Nada podía prepararme, sin embargo, para lo que iba a vivir ese 11 de septiembre de 1973 en San Germán. En medio de la conferencia de Neftalí García, salí al patio del recinto de la INTER a admirar la noche. Por pura casualidad, alguien escuchaba un radio portátil en que daban el parte del golpe de estado en Chile y asesinato de Allende. Mi corazón se hizo trizas. Pensé enseguida en Gaby Nielsen, chilena de corazón noble y esposa del entonces profesor de humanidades del CUC, Mario Rodríguez Valledor. También pensé en Víctor Jara, cuyas canciones apenas yo acababa de conocer.

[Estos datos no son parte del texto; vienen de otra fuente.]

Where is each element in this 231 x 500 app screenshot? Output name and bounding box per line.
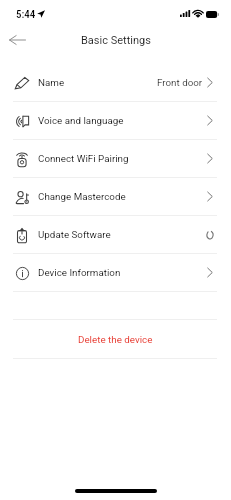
button[interactable]: Connect WiFi Pairing: [0, 140, 231, 177]
staticText: 5:44: [16, 8, 36, 21]
button[interactable]: Device Information: [0, 254, 231, 291]
staticText: Connect WiFi Pairing: [38, 153, 129, 164]
button[interactable]: Delete the device: [0, 320, 231, 358]
button[interactable]: Back: [5, 28, 29, 52]
staticText: Change Mastercode: [38, 191, 126, 202]
staticText: Basic Settings: [81, 34, 151, 47]
staticText: Device Information: [38, 267, 121, 278]
button[interactable]: Name: [0, 64, 231, 101]
staticText: Front door: [157, 77, 203, 88]
button[interactable]: Change Mastercode: [0, 178, 231, 215]
button[interactable]: Update Software: [0, 216, 231, 253]
staticText: Update Software: [38, 229, 111, 240]
staticText: Delete the device: [78, 334, 153, 345]
staticText: Name: [38, 77, 65, 88]
staticText: Voice and language: [38, 115, 124, 126]
button[interactable]: Voice and language: [0, 102, 231, 139]
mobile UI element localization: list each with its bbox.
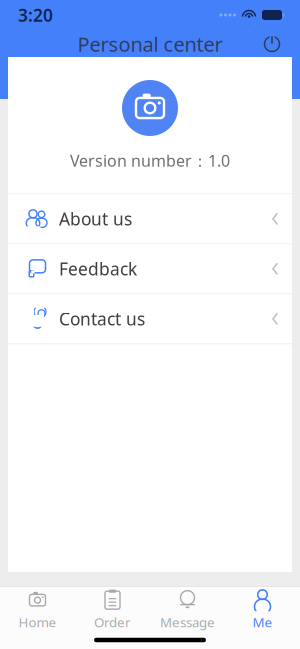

Y pensé en mí mismo que, salido de una familia con un padre militar, escasamente llevaba par de años soñando con un mundo de paz.

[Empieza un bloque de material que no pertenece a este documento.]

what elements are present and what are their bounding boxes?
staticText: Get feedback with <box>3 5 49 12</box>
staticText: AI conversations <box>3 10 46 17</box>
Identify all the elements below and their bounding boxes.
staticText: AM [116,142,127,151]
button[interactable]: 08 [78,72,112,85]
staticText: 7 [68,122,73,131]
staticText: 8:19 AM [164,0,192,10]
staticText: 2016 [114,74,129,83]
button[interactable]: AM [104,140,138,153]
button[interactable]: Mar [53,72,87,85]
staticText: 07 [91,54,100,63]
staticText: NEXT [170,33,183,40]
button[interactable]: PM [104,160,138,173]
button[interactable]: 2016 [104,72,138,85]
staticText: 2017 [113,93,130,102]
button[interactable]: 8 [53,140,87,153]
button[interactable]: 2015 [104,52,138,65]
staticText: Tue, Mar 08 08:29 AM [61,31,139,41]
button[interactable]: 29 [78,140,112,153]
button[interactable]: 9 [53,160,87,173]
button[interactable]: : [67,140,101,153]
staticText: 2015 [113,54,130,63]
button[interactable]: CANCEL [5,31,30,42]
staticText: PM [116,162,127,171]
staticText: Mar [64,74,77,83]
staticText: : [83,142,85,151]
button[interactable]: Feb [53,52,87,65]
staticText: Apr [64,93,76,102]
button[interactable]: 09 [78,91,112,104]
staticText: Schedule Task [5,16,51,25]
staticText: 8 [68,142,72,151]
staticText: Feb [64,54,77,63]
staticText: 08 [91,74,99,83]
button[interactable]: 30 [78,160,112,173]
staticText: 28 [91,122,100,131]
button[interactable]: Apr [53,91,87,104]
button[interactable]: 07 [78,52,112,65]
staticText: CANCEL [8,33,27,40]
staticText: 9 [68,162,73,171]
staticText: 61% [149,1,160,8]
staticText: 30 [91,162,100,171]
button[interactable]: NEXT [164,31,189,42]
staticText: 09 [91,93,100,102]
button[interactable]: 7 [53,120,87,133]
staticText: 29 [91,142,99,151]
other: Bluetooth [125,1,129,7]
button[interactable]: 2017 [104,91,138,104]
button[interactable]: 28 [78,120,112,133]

Ya de regreso al salón de conferencias, escuché angustiado cuando Neftalí trataba de dar una explicación lógica a algo que para mí era impenetrable con la razón. Allende estaba muerto. Allende, el de la vía electoral y pacífica al socialismo… El viaje de regreso a Cayey me pareció una travesía eterna. Entre especulaciones sobre lo que estaría pasando en Chile, la conversación de retorno se centró en el debate, ya en cierta medida fútil, de las vías revolucionarias en esa hermana nación. ¿Cuántas discusiones y polémicas no se daban en la izquierda sobre un tema que la derecha chilena resolvía a pistoletazos? “Te lo dije”, dirían las mentes más estrechas. “Valió la pena tratarlo”, responderían las más esperanzadas.

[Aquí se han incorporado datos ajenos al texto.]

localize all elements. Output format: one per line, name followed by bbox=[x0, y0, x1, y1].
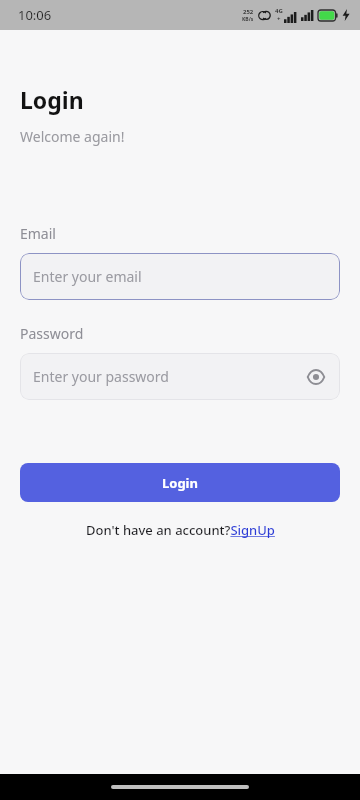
staticText: + bbox=[277, 15, 281, 23]
button[interactable]: Don't have an account?SignUp bbox=[86, 521, 275, 539]
button[interactable]: Show password bbox=[304, 365, 328, 389]
button[interactable]: Login bbox=[20, 463, 340, 502]
staticText: Enter your email bbox=[33, 267, 142, 286]
staticText: Don't have an account?SignUp bbox=[86, 521, 275, 539]
staticText: Password bbox=[20, 324, 84, 343]
staticText: Login bbox=[162, 474, 198, 492]
staticText: 4G bbox=[275, 7, 283, 15]
staticText: KB/s bbox=[242, 16, 254, 23]
button[interactable]: Enter your email bbox=[20, 253, 340, 300]
staticText: Welcome again! bbox=[20, 127, 125, 146]
staticText: Login bbox=[20, 84, 84, 115]
button[interactable]: Enter your password bbox=[20, 353, 340, 400]
staticText: Email bbox=[20, 224, 56, 243]
staticText: Enter your password bbox=[33, 367, 169, 386]
staticText: 252 bbox=[243, 8, 254, 16]
staticText: 10:06 bbox=[18, 6, 52, 24]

Salimos de San Germán tarde en la noche. Por supuesto, íbamos sin comer, que era como en aquellos tiempos se libraban muchas luchas. Pasamos por la planta de la PPG y su humito mortal. Subimos por la cuesta de la CORCO y sus chimeneas de fuego. Busqué ansioso el castillo de la montaña, pero la exigua luz de la luna creciente de esa noche apenas daba para distinguir su silueta en la penumbra. Ya se hablaba en esos días del posible cierre de la CORCO, pero el estruendo de las operaciones de quema de combustible en la petroquímica era todavía ensordecedor. Un dragón de metal oficialmente condenado a morir, pero todavía dragón…

¿Cómo estará Víctor Jara?, me pregunté en silencio, mientras el carro subía por las montañas sombrías de Salinas a Cayey. ¿Lo tendrán con los cinco mil apresados en el Estadio Nacional de Chile? Otras preguntas, como un raudal de sentimientos encontrados, pasaron por mi mente: ¿Cómo volver a escuchar las canciones de Víctor Jara y no soñar con un futuro de paz? ¿Por qué me incomodaban ahora un poco las letras de sus canciones? ¿Me había engañado a mí mismo con su optimismo? ¿Y por qué sentía esa noche que, estuviera donde estuviera, vivo o muerto, Víctor Jara estaría charrasqueando la guitarra y cantando sus canciones? “Ahí donde llega todo/ y donde todo comienza/ canto que ha sido valiente/ siempre será canción nueva”.